Exercise brief:
Whenever a line in the data contains "DKPP", show that line.

Data:
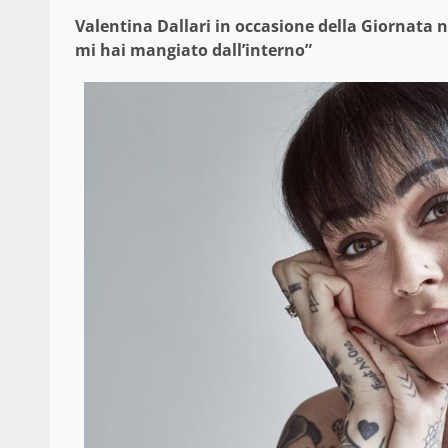
Valentina Dallari in occasione della Giornata na
mi hai mangiato dall’interno”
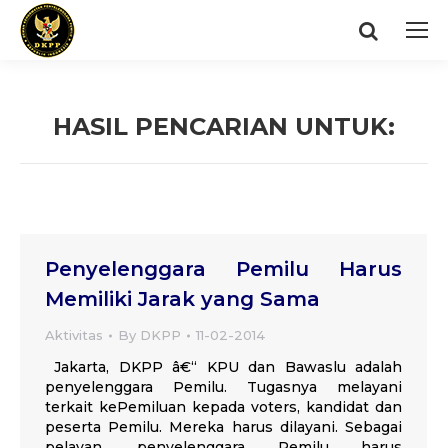
Search:
HASIL PENCARIAN UNTUK:
You are here:
Penyelenggara Pemilu Harus
Memiliki Jarak yang Sama
Aktivitas
By
DKPP
11-02-2014
Jakarta, DKPP â€“ KPU dan Bawaslu adalah
penyelenggara Pemilu. Tugasnya melayani
terkait kePemiluan kepada voters, kandidat dan
peserta Pemilu. Mereka harus dilayani. Sebagai
pelayan, penyelenggara Pemilu harus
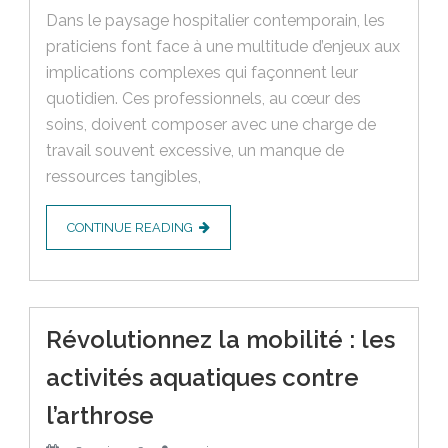
Dans le paysage hospitalier contemporain, les
praticiens font face à une multitude d’enjeux aux
implications complexes qui façonnent leur
quotidien. Ces professionnels, au cœur des
soins, doivent composer avec une charge de
travail souvent excessive, un manque de
ressources tangibles,
CONTINUE READING
Révolutionnez la mobilité : les
activités aquatiques contre
l’arthrose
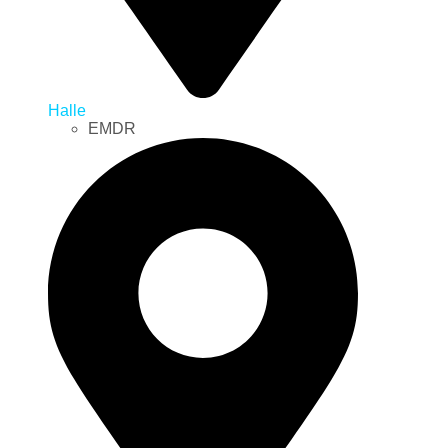
Halle
EMDR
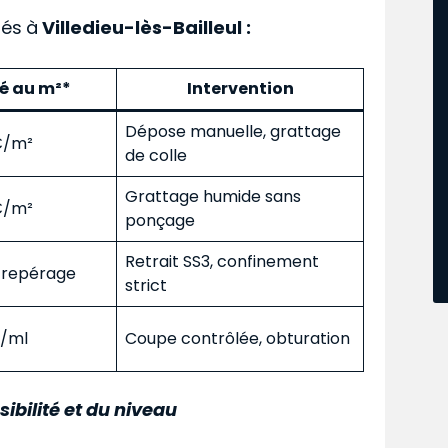
ués
à
Villedieu-lès-Bailleul :
mé au m²*
Intervention
Dépose manuelle, grattage
 €/m²
de colle
Grattage humide sans
 €/m²
ponçage
Retrait SS3, confinement
s repérage
strict
€/ml
Coupe contrôlée, obturation
sibilité et du niveau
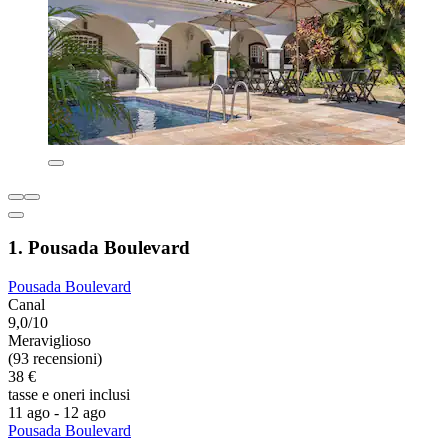
1. Pousada Boulevard
Pousada Boulevard
Canal
9,0/10
Meraviglioso
(93 recensioni)
38 €
tasse e oneri inclusi
11 ago - 12 ago
Pousada Boulevard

Answer section:
DKPP
Jakarta, DKPP â€“ KPU dan Bawaslu adalah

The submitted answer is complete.